Note: GBT = generalized binomial test. The ability level intervals are represented by their midpoints. The cell proportions are based on 6000 answer copying pair.

Table 4.

The Empirical Power of the GBT and ω Indices: Interaction Between Cheater Ability Level and Amount of Copying (α = .01)

Cheater ability level	Amount of copying
Cheater ability level	10%	20%	30%	40%	50%	60%	70%	80%	90%	100%
GBT Index
−2.75	0.03	0.15	0.45	0.68	0.75	0.77	0.80	0.83	0.85	0.89	0.62
−2.25	0.03	0.15	0.42	0.65	0.72	0.76	0.79	0.82	0.85	0.89	0.61
−1.75	0.03	0.14	0.40	0.62	0.70	0.74	0.77	0.81	0.83	0.89	0.59
−1.25	0.03	0.13	0.39	0.60	0.67	0.72	0.76	0.80	0.83	0.89	0.58
−0.75	0.03	0.13	0.39	0.58	0.66	0.70	0.75	0.79	0.83	0.89	0.57
−0.25	0.03	0.14	0.40	0.58	0.65	0.70	0.75	0.79	0.84	0.89	0.58
0.25	0.02	0.14	0.42	0.59	0.65	0.71	0.75	0.79	0.84	0.89	0.58
0.75	0.01	0.15	0.45	0.59	0.67	0.72	0.76	0.80	0.84	0.89	0.59
1.25	0.01	0.15	0.46	0.60	0.67	0.73	0.77	0.81	0.85	0.89	0.59
1.75	0.01	0.17	0.47	0.61	0.68	0.73	0.78	0.82	0.85	0.90	0.60
2.25	0.01	0.16	0.48	0.62	0.70	0.74	0.79	0.83	0.86	0.89	0.61
2.75	0.01	0.16	0.49	0.63	0.69	0.75	0.80	0.83	0.86	0.89	0.61
	0.02	0.15	0.43	0.61	0.68	0.73	0.77	0.81	0.84	0.89
ω Index
−2.75	0.01	0.10	0.34	0.58	0.67	0.70	0.73	0.76	0.80	0.88	0.56
−2.25	0.01	0.09	0.31	0.55	0.65	0.70	0.72	0.76	0.80	0.88	0.55
−1.75	0.01	0.08	0.28	0.53	0.63	0.68	0.71	0.75	0.79	0.88	0.53
−1.25	0.01	0.07	0.27	0.51	0.62	0.67	0.71	0.75	0.79	0.88	0.53
−0.75	0.01	0.06	0.28	0.50	0.61	0.66	0.70	0.75	0.80	0.88	0.53
−0.25	0.01	0.08	0.31	0.52	0.62	0.67	0.71	0.76	0.81	0.88	0.54
0.25	0.01	0.10	0.34	0.55	0.63	0.68	0.72	0.77	0.81	0.88	0.55
0.75	0.02	0.14	0.41	0.58	0.65	0.70	0.74	0.79	0.83	0.88	0.57
1.25	0.02	0.19	0.48	0.61	0.67	0.72	0.76	0.80	0.84	0.88	0.60
1.75	0.02	0.23	0.52	0.64	0.69	0.74	0.78	0.81	0.85	0.88	0.62
2.25	0.02	0.27	0.56	0.67	0.72	0.76	0.79	0.83	0.85	0.88	0.63
2.75	0.03	0.30	0.59	0.68	0.73	0.77	0.81	0.84	0.86	0.88	0.65
	0.01	0.14	0.39	0.58	0.66	0.70	0.74	0.78	0.82	0.88

Note: GBT = generalized binomial test. The ability level intervals are represented by their midpoints. The cell proportions are based on 6000 answer copying pair.
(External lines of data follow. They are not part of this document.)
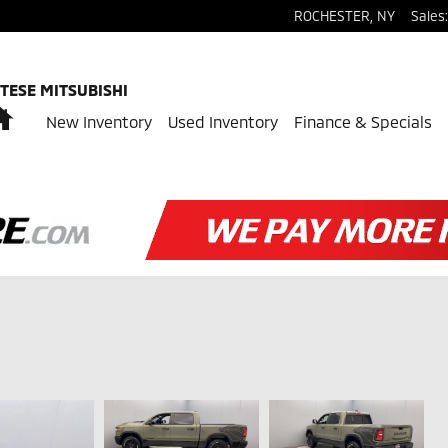
ROCHESTER
,
NY
Sales
:
TESE MITSUBISHI
Home
New Inventory
Used Inventory
Finance & Specials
A quick look at the Table 2 revealed that the cheater ability level had little effect, whereas the source ability level had substantial effect on the empirical power of both indices, especially when the source ability level was above zero. The overall power for both indices was around .60 regardless of the ability level of the cheater examinee in the answer copying pair. The overall power for both indices was around .8 when the ability of the source examinee is below zero, but the power decreased to .05 as the ability of the source examinee increased beyond zero ability level. Although Table 2 suggests an interaction effect between source and cheater ability levels, the interaction did not seem to be strong. The power of the GBT index slightly increased, remained same, and slightly decreased for the source ability levels below −1.5, between −1.5 and −0.5, and above 0.5, respectively, as the cheater ability increased. The proportion of answer copying pairs did not reach to 0.5 in most cases when the source ability is above 1.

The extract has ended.